Data Representation: Compression

Data Representation: Compression

Understanding Compression

  • Compression reduces the size of files to save storage space or to reduce the time taken to send files over a network.
  • It is broadly categorised into two types: lossless compression and lossy compression.

Lossless Compression

  • In lossless compression, the original data can be perfectly recovered when the file is uncompressed.
  • Examples include text file compression, ZIP file format, and PNG for images.
  • It is typically used in situations where absolute fidelity to the original data is necessary.

Lossy Compression

  • In lossy compression, some data from the original file is lost during compression.
  • The original data cannot be perfectly recovered in this case.
  • Examples include MP3 for audio and JPEG for images.
  • Despite some loss of data, users might not be able to discern any noticeable difference in quality.
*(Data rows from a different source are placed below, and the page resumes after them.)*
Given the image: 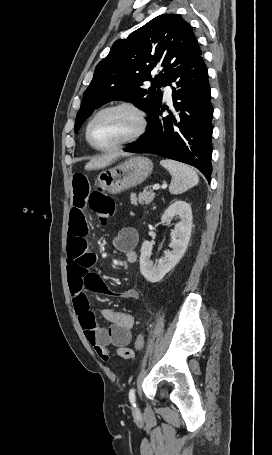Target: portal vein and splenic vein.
I'll list each match as a JSON object with an SVG mask.
<instances>
[{
	"label": "portal vein and splenic vein",
	"mask_w": 272,
	"mask_h": 455,
	"mask_svg": "<svg viewBox=\"0 0 272 455\" xmlns=\"http://www.w3.org/2000/svg\"><path fill=\"white\" fill-rule=\"evenodd\" d=\"M159 188H160V185H159V184L153 185V189H154V190H158Z\"/></svg>",
	"instance_id": "1"
}]
</instances>
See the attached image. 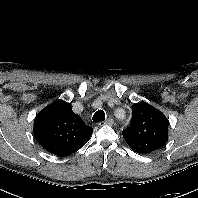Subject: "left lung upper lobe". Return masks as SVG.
Segmentation results:
<instances>
[{
	"instance_id": "5c2ea615",
	"label": "left lung upper lobe",
	"mask_w": 198,
	"mask_h": 198,
	"mask_svg": "<svg viewBox=\"0 0 198 198\" xmlns=\"http://www.w3.org/2000/svg\"><path fill=\"white\" fill-rule=\"evenodd\" d=\"M168 125V119L159 110L142 101L133 104L131 124L123 137L133 151L149 154L167 142Z\"/></svg>"
}]
</instances>
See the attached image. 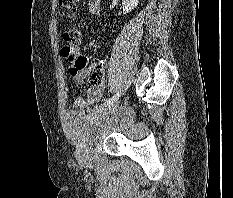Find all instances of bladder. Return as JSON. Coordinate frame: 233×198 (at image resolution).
<instances>
[{
	"label": "bladder",
	"mask_w": 233,
	"mask_h": 198,
	"mask_svg": "<svg viewBox=\"0 0 233 198\" xmlns=\"http://www.w3.org/2000/svg\"><path fill=\"white\" fill-rule=\"evenodd\" d=\"M127 120L106 108H97L88 114L70 113L66 121V130L75 146L81 151L92 149L104 135L121 128Z\"/></svg>",
	"instance_id": "obj_1"
}]
</instances>
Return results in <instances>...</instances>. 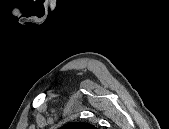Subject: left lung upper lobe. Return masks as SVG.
I'll use <instances>...</instances> for the list:
<instances>
[{"label":"left lung upper lobe","instance_id":"1","mask_svg":"<svg viewBox=\"0 0 169 129\" xmlns=\"http://www.w3.org/2000/svg\"><path fill=\"white\" fill-rule=\"evenodd\" d=\"M63 128L64 129H94L95 127L88 123L73 122L64 125Z\"/></svg>","mask_w":169,"mask_h":129}]
</instances>
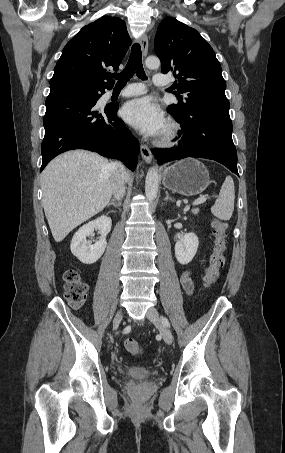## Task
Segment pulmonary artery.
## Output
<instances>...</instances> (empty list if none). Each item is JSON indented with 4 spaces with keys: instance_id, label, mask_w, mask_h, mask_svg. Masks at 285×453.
Returning <instances> with one entry per match:
<instances>
[{
    "instance_id": "obj_1",
    "label": "pulmonary artery",
    "mask_w": 285,
    "mask_h": 453,
    "mask_svg": "<svg viewBox=\"0 0 285 453\" xmlns=\"http://www.w3.org/2000/svg\"><path fill=\"white\" fill-rule=\"evenodd\" d=\"M153 82L157 86H163V85L167 84L168 78L166 75L158 73V74L154 75ZM144 92H145V87L141 83H135V84H131L128 87H126L125 89H123L120 92V95L124 96V97H131V96L141 95Z\"/></svg>"
}]
</instances>
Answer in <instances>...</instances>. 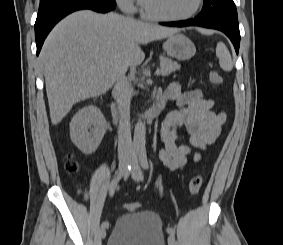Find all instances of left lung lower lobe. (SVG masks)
<instances>
[{"label": "left lung lower lobe", "instance_id": "0a47b994", "mask_svg": "<svg viewBox=\"0 0 283 245\" xmlns=\"http://www.w3.org/2000/svg\"><path fill=\"white\" fill-rule=\"evenodd\" d=\"M165 26H174V27H184V26H201L205 28H212L217 29L224 32L232 41L236 53L238 54L239 45H240V32L238 29L230 28L226 25L218 24V23H210V22H201L195 19L185 20V21H178V22H166L161 23Z\"/></svg>", "mask_w": 283, "mask_h": 245}]
</instances>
This is due to the compression algorithm eliminating data that is less important to human perception.
  • Lossy is generally used when a compromise between file size and exact fidelity to the original data is acceptable.

Understanding File Sizes

  • The size of a file is measured in bytes.
  • A kilobyte (KB) is approximately 1000 bytes, a megabyte (MB) is approximately 1000 kilobytes, a gigabyte (GB) is approximately 1000 megabytes, and so on.

Encoding and Compression

  • Encoding is the process of converting data from one form to another. It’s used in both types of compression.
  • In compression, the most commonly used encoding technique is Huffman coding. It’s a lossless compression method that assigns shorter codes to more frequently appearing characters in data.

Compression Ratio

  • The compression ratio measures how much a file is reduced in size by compression.
  • A higher compression ratio means a greater reduction in file size.

Importance of Compression

  • Compression is significant in minimising the storage space required for files and quickening the transfer speed of files over a network.
  • However, the choice between lossy and lossless depends on the specific requirements, whether it is more important to maintain quality or reduce size.